If you’ve been paying attention over the past 35 years, you will have noticed the same name under the title Art Director on the masthead of this magazine since its inception in 1981. Although he works behind the scenes and out of the limelight of the oil and gas community, for the past three and a half decades Marc Conly has guided and crafted the look and design of Oil and Gas Investor. He is retiring after this issue.

While we editors pride ourselves on our ability to gain access to industry executives, and the quality of our writing, we know a little secret: Our readers are irresistibly attracted to the visual quality of the magazine.

Conly’s affiliation with Investor began a couple of years before its launch when he was a freelance commercial artist for Hart Publications, which published Western Oil Reporter and the Rocky Mountain Oil & Gas Directory.
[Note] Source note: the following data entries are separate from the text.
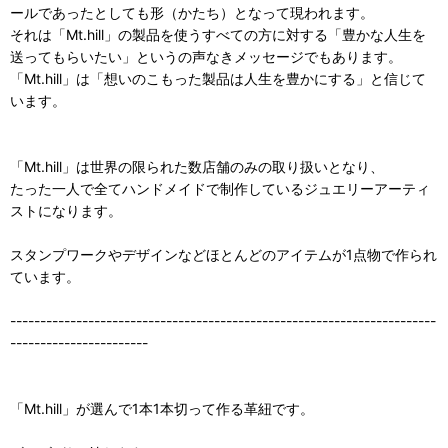
ールであったとしても形（かたち）となって現われます。
それは「Mt.hill」の製品を使うすべての方に対する「豊かな人生を
送ってもらいたい」というの声なきメッセージでもあります。
「Mt.hill」は「想いのこもった製品は人生を豊かにする」と信じて
います。
「Mt.hill」は世界の限られた数店舗のみの取り扱いとなり、
たった一人で全てハンドメイドで制作しているジュエリーアーティ
ストになります。
スタンプワークやデザインなどほとんどのアイテムが1点物で作られ
ています。
-----------------------------------------------------------------------
-----------------------
「Mt.hill」が選んで1本1本切って作る革紐です。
One evening in 1980 at a company Christmas party, Hart founder Don Hart told Conly that he and former National Geographic photographer Lowell Georgia were hatching an idea for a publication that would be the National Geographic of the oil and gas industry. After all, most of the trade journals of the day were technically oriented and visually unappealing, often just black and white throughout.

“Don’s sense, prophetically, was that the nature of the business was changing, that the cliché of a guy in a 10-gallon hat, muddy cowboy boots, a big cigar and Rolex wristwatch was giving way to a much more sophisticated investor. He sensed the time was right to come up with a publication that somebody would be proud to have on their coffee table,” Conly said.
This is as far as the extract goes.